Volvo's new EX60 is not a reskinned XC60 fitted with a battery pack. It's a ground-up electric SUV on a new platform, running about 4 inches longer than the XC60 it sits alongside in the lineup, which puts it closer to midsize territory, roughly the footprint of a Hyundai Santa Fe. Three trim levels cover the range: the P6 starts with around 370 horsepower and roughly 310 miles of EPA-estimated range, while the top P12 pushes to 670 horsepower and around 400 miles. Volvo expects US sales to start sometime this summer, with pricing likely landing in the mid-to-high $50,000 range. Production has only just begun on early units, so the car reviewed here is a pre-production example.
The 400-mile range figure is notable for this class. Numbers that high have mostly shown up in larger, pricier vehicles like the Lucid Air, and bringing that to a family-oriented midsize SUV puts the EX60 in direct competition with the BMW iX3 and Audi Q6. Charging uses NACS as standard, making the EX60 the first Volvo to ship with the Tesla-style port, which means no adapter is needed at Tesla's network. A 10-to-80 percent charge takes around 16 minutes with the right infrastructure. There's also an off-road variant coming: the EX60 Cross Country, a 2028 model with air suspension that can raise ground clearance for rougher terrain.
Doug DeMuro's full tour covers a lot of ground on exterior and interior quirks. The wing-grip door handles are a genuine engineering choice: positioned at the top of each door, they work via a small button rather than a pull, and Volvo credits them with roughly 3 additional miles of range over a conventional handle design. Inside, the landscape-oriented touchscreen is slightly convex to improve sightlines for both occupants. The audio system ships standard with 21 speakers at launch; the tested unit carried 28, with individual headrest volume control so rear and front cabin audio levels can be managed independently. The minimalist interior has essentially no physical buttons aside from three stereo controls. The infotainment runs Google-based software, with Google Maps, Google Assistant, and Google Gemini integrated for voice queries.

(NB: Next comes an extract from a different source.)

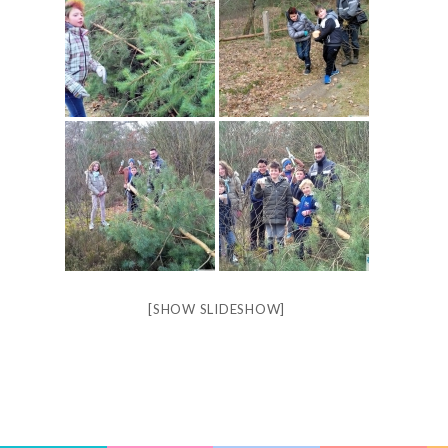
[SHOW SLIDESHOW]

Bottom line: Volvo has built a family SUV that doesn't feel like a compromise on the things most buyers actually measure. The range numbers, charging speed, standard NACS port, and considered interior design all point in the right direction. Whether the pricing holds once full trim details land will determine how well it stacks up against the German alternatives arriving at the same time.